Your answer should consist of the lines in the following data that contain "CHRO".

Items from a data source
============
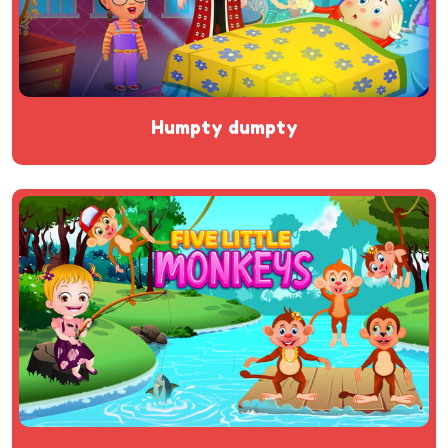
humpty dumpty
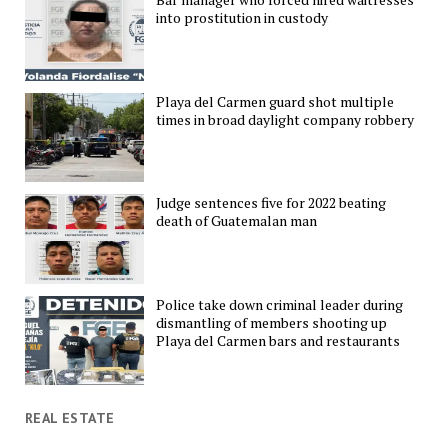
into prostitution in custody
Playa del Carmen guard shot multiple
times in broad daylight company robbery
Judge sentences five for 2022 beating
death of Guatemalan man
Police take down criminal leader during
dismantling of members shooting up
Playa del Carmen bars and restaurants
REAL ESTATE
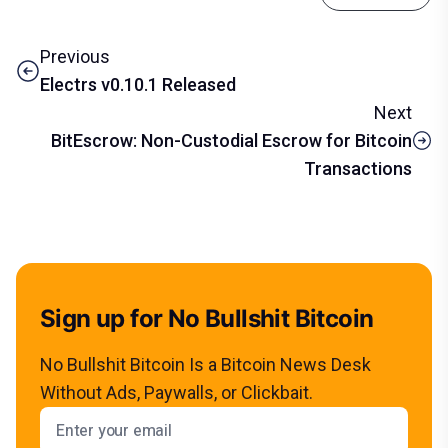
Previous
Electrs v0.10.1 Released
Next
BitEscrow: Non-Custodial Escrow for Bitcoin
Transactions
Sign up for No Bullshit Bitcoin
No Bullshit Bitcoin Is a Bitcoin News Desk
Without Ads, Paywalls, or Clickbait.
Email address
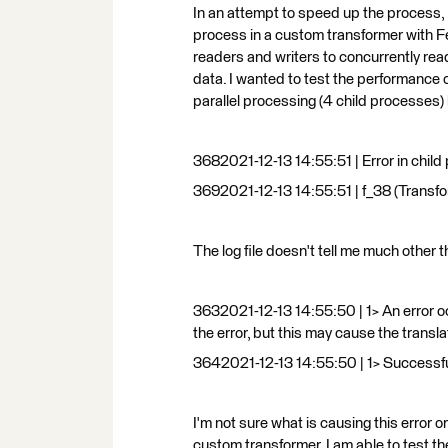
In an attempt to speed up the process, I
process in a custom transformer with F
readers and writers to concurrently read
data. I wanted to test the performance 
parallel processing (4 child processes) bu
3682021-12-13 14:55:51 | Error in child p
3692021-12-13 14:55:51 | f_38 (Transform
The log file doesn't tell me much other
3632021-12-13 14:55:50 | 1> An error oc
the error, but this may cause the transl
3642021-12-13 14:55:50 | 1> Success
I'm not sure what is causing this error o
custom transformer, I am able to test th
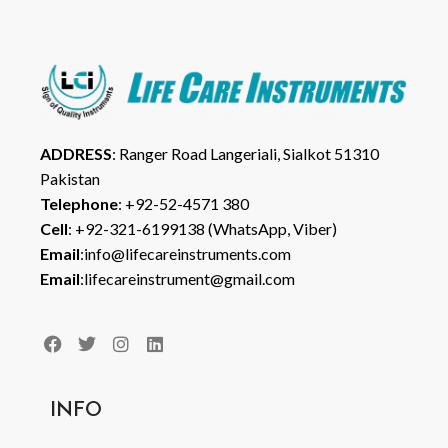
ADDRESS
: Ranger Road Langeriali, Sialkot 51310
Pakistan
Telephone
: +92-52-4571 380
Cell
: +92-321-6199138 (WhatsApp, Viber)
Email
:info@lifecareinstruments.com
Email
:lifecareinstrument@gmail.com
INFO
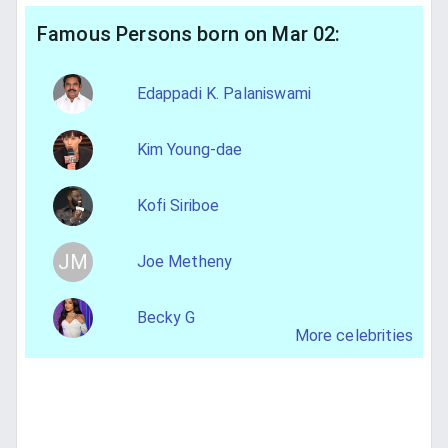
Famous Persons born on Mar 02:
Edappadi K. Palaniswami
Kim Young-dae
Kofi Siriboe
JM
Joe Metheny
Becky G
More celebrities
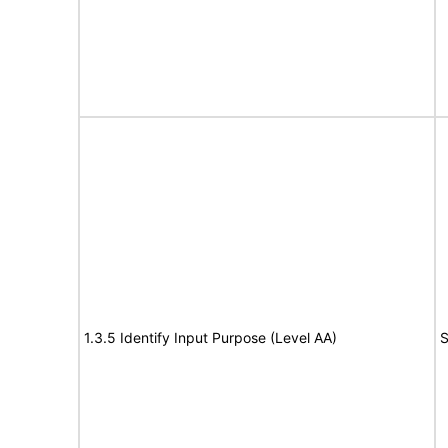
1.3.5 Identify Input Purpose (Level AA)
S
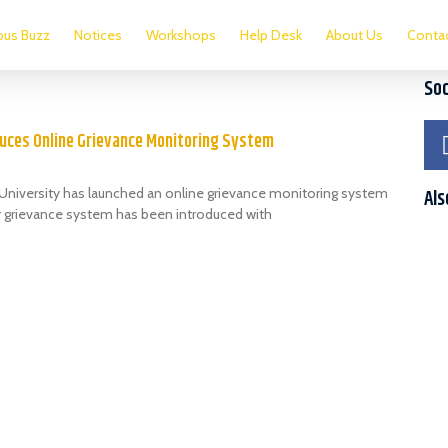
us Buzz
Notices
Workshops
Help Desk
About Us
Conta
Soc
duces Online Grievance Monitoring System
) University has launched an online grievance monitoring system
Als
ty grievance system has been introduced with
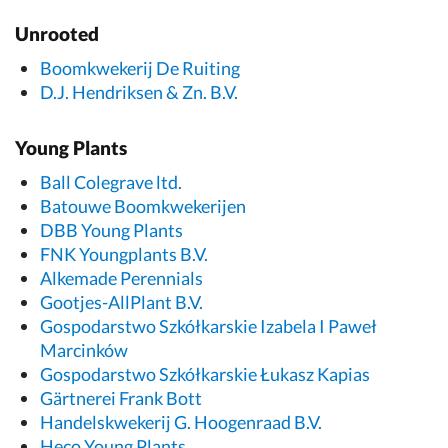
Unrooted
Boomkwekerij De Ruiting
D.J. Hendriksen & Zn. B.V.
Young Plants
Ball Colegrave ltd.
Batouwe Boomkwekerijen
DBB Young Plants
FNK Youngplants B.V.
Alkemade Perennials
Gootjes-AllPlant B.V.
Gospodarstwo Szkółkarskie Izabela I Paweł
Marcinków
Gospodarstwo Szkółkarskie Łukasz Kapias
Gärtnerei Frank Bott
Handelskwekerij G. Hoogenraad B.V.
Heco Young Plants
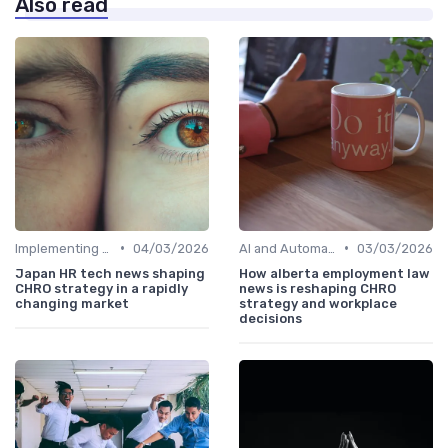
Also read
•
•
Implementing HRIS
04/03/2026
AI and Automation
03/03/2026
Japan HR tech news shaping
How alberta employment law
CHRO strategy in a rapidly
news is reshaping CHRO
changing market
strategy and workplace
decisions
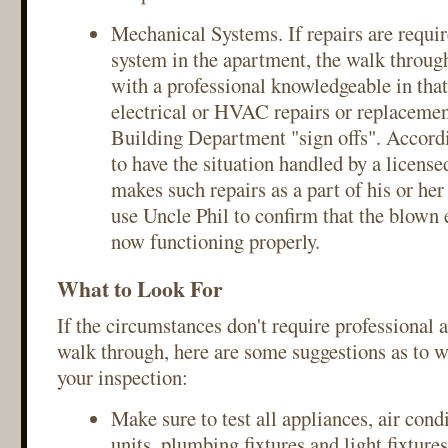
Mechanical Systems. If repairs are requi
system in the apartment, the walk throu
with a professional knowledgeable in that
electrical or HVAC repairs or replacem
Building Department "sign offs". Accordin
to have the situation handled by a licens
makes such repairs as a part of his or he
use Uncle Phil to confirm that the blown el
now functioning properly.
What to Look For
If the circumstances don't require professional 
walk through, here are some suggestions as to w
your inspection:
Make sure to test all appliances, air cond
units, plumbing fixtures and light fixtures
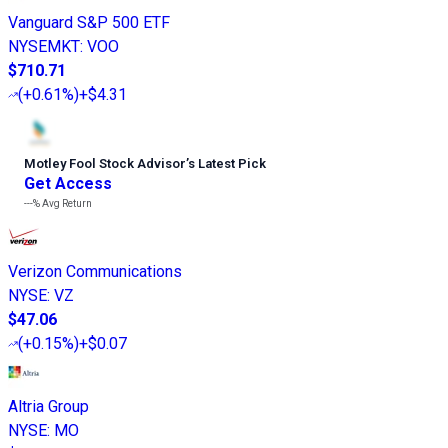
Vanguard S&P 500 ETF
NYSEMKT
:
VOO
$710.71
(
+0.61%
)
+$4.31
Motley Fool Stock Advisor
’
s Latest Pick
Get Access
---%
Avg Return
Verizon Communications
NYSE
:
VZ
$47.06
(
+0.15%
)
+$0.07
Altria Group
NYSE
:
MO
============
## Exercise response
CHRO strategy in a rapidly
news is reshaping CHRO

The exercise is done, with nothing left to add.